Exclude all pictures, then copy each of the records exactly as written.
##### Dataset records #####
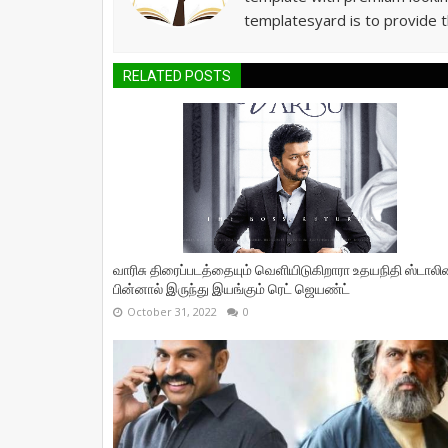
templatesyard is to provide t
RELATED POSTS
வாரிசு திரைப்படத்தையும் வெளியிடுகிறாரா உதயநிதி ஸ்டாலின
பின்னால் இருந்து இயங்கும் ரெட் ஜெயண்ட்
October 31, 2022
0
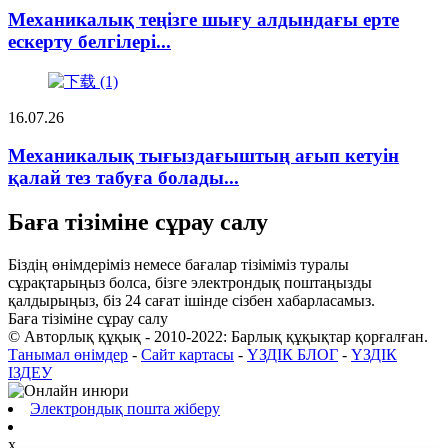
Механикалық теңізге шығу алдындағы ерте
ескерту белгілері...
16.07.26
Механикалық тығыздағыштың ағып кетуін
қалай тез табуға болады...
Баға тізіміне сұрау салу
Біздің өнімдеріміз немесе бағалар тізіміміз туралы
сұрақтарыңыз болса, бізге электрондық поштаңызды
қалдырыңыз, біз 24 сағат ішінде сізбен хабарласамыз.
Баға тізіміне сұрау салу
© Авторлық құқық - 2010-2022: Барлық құқықтар қорғалған.
Танымал өнімдер
-
Сайт картасы
-
ҮЗДІК БЛОГ
-
ҮЗДІК
ІЗДЕУ
Электрондық пошта жіберу
x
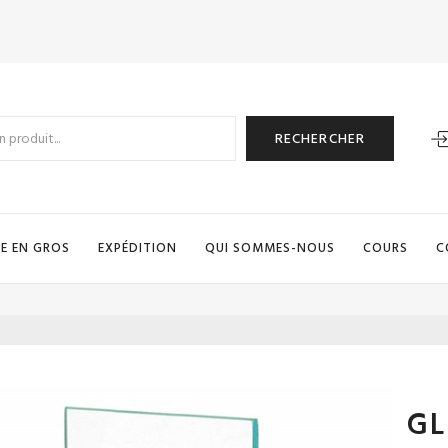
RECHERCHER
E EN GROS
EXPÉDITION
QUI SOMMES-NOUS
COURS
C
GL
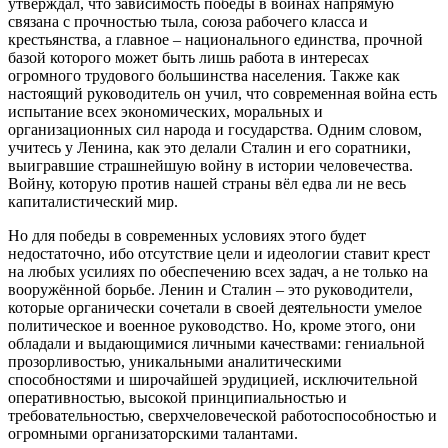
утверждал, что зависимость победы в войнах напрямую
связана с прочностью тыла, союза рабочего класса и
крестьянства, а главное – национального единства, прочной
базой которого может быть лишь работа в интересах
огромного трудового большинства населения. Также как
настоящий руководитель он учил, что современная война есть
испытание всех экономических, моральных и
организационных сил народа и государства. Одним словом,
учитесь у Ленина, как это делали Сталин и его соратники,
выигравшие страшнейшую войну в истории человечества.
Войну, которую против нашей страны вёл едва ли не весь
капиталистический мир.
Но для победы в современных условиях этого будет
недостаточно, ибо отсутствие цели и идеологии ставит крест
на любых усилиях по обеспечению всех задач, а не только на
вооружённой борьбе. Ленин и Сталин – это руководители,
которые органически сочетали в своей деятельности умелое
политическое и военное руководство. Но, кроме этого, они
обладали и выдающимися личными качествами: гениальной
прозорливостью, уникальными аналитическими
способностями и широчайшей эрудицией, исключительной
оперативностью, высокой принципиальностью и
требовательностью, сверхчеловеческой работоспособностью и
огромными организаторскими талантами.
#####
## Solution to the problem:
templatesyard is to provide t
RELATED POSTS
வாரிசு திரைப்படத்தையும் வெளியிடுகிறாரா உதயநிதி ஸ்டாலின
பின்னால் இருந்து இயங்கும் ரெட் ஜெயண்ட்
October 31, 2022
0
Механикалық теңізге шығу алдындағы ерте
ескерту белгілері...
16.07.26
Механикалық тығыздағыштың ағып кетуін
қалай тез табуға болады...
Баға тізіміне сұрау салу
Біздің өнімдеріміз немесе бағалар тізіміміз туралы
сұрақтарыңыз болса, бізге электрондық поштаңызды
қалдырыңыз, біз 24 сағат ішінде сізбен хабарласамыз.
Баға тізіміне сұрау салу
© Авторлық құқық - 2010-2022: Барлық құқықтар қорғалған.
Танымал өнімдер
-
Сайт картасы
-
ҮЗДІК БЛОГ
-
ҮЗДІК
ІЗДЕУ
Электрондық пошта жіберу
x
RECHERCHER
E EN GROS
EXPÉDITION
QUI SOMMES-NOUS
COURS
C
GL
утверждал, что зависимость победы в войнах напрямую
связана с прочностью тыла, союза рабочего класса и
крестьянства, а главное – национального единства, прочной
базой которого может быть лишь работа в интересах
огромного трудового большинства населения. Также как
настоящий руководитель он учил, что современная война есть
испытание всех экономических, моральных и
организационных сил народа и государства. Одним словом,
учитесь у Ленина, как это делали Сталин и его соратники,
выигравшие страшнейшую войну в истории человечества.
Войну, которую против нашей страны вёл едва ли не весь
капиталистический мир.
Но для победы в современных условиях этого будет
недостаточно, ибо отсутствие цели и идеологии ставит крест
на любых усилиях по обеспечению всех задач, а не только на
вооружённой борьбе. Ленин и Сталин – это руководители,
которые органически сочетали в своей деятельности умелое
политическое и военное руководство. Но, кроме этого, они
обладали и выдающимися личными качествами: гениальной
прозорливостью, уникальными аналитическими
способностями и широчайшей эрудицией, исключительной
оперативностью, высокой принципиальностью и
требовательностью, сверхчеловеческой работоспособностью и
огромными организаторскими талантами.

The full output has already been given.